An exact copy of every record is needed, with all pictures omitted.

Page-level text extractions
──────────────────────────────

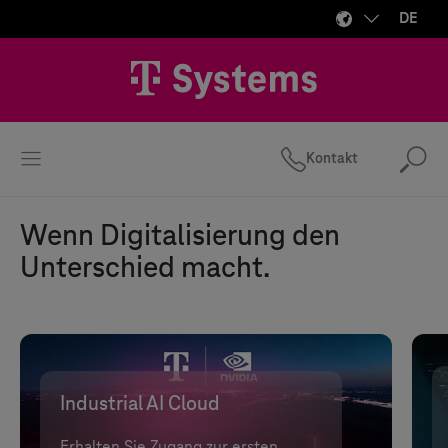
DE
Kontakt
Suc
Wenn Digitalisierung den
Unterschied macht.
Industrial AI Cloud
Erhalten Sie Zugang zur ersten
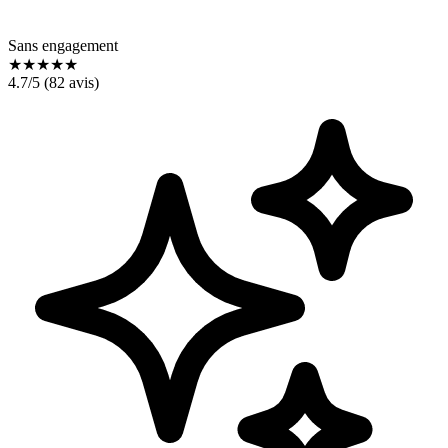
Sans engagement
★
★
★
★
★
4.7
/5 (
82
avis)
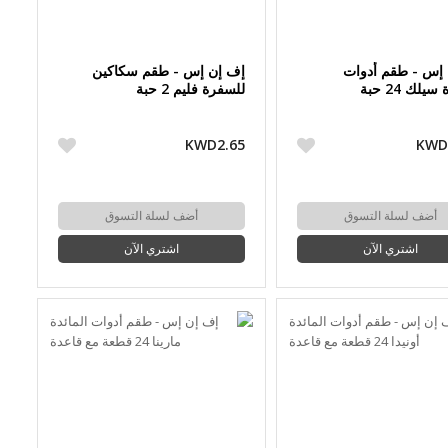
إس - طقم أدوات
إف إن إس - طقم سكاكين
يلك 24 حبة
للسفرة فليم 2 حبة
KWD2.65
KWD
أضف لسلة التسوق
أضف لسلة التسوق
اشتري الآن
اشتري الآن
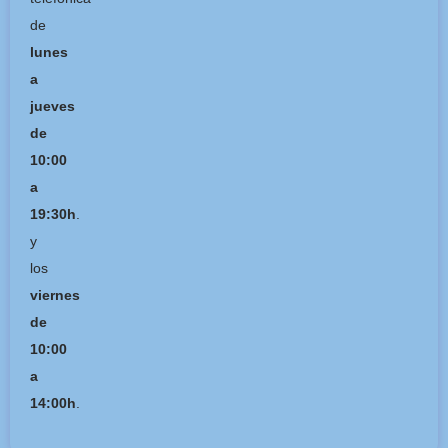
de
lunes
a
jueves
de
10:00
a
19:30h
.
y
los
viernes
de
10:00
a
14:00h
.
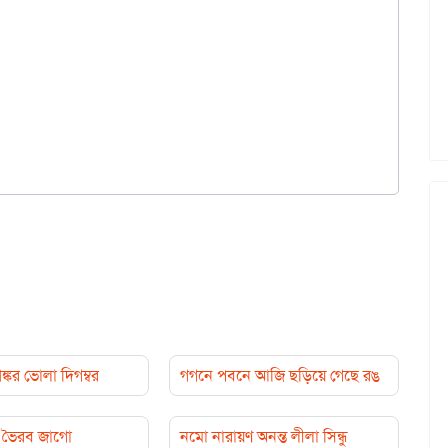
্কর ভোলা দিগম্বর
গগনে পবনে আজি ছড়িয়ে গেছে রঙ
 ভৈরব জাগো
নমো নারায়ণ অনন্ত লীলা সিন্ধু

──────────────────────────────

• Answer below:
DE
Kontakt
Suc
Wenn Digitalisierung den
Unterschied macht.
Industrial AI Cloud
Erhalten Sie Zugang zur ersten
Sans engagement
★
★
★
★
★
4.7
/5 (
82
avis)
إس - طقم أدوات
إف إن إس - طقم سكاكين
يلك 24 حبة
للسفرة فليم 2 حبة
KWD2.65
KWD
أضف لسلة التسوق
أضف لسلة التسوق
اشتري الآن
اشتري الآن
de
lunes
a
jueves
de
10:00
a
19:30h
.
y
los
viernes
de
10:00
a
14:00h
.
্কর ভোলা দিগম্বর
গগনে পবনে আজি ছড়িয়ে গেছে রঙ
 ভৈরব জাগো
নমো নারায়ণ অনন্ত লীলা সিন্ধু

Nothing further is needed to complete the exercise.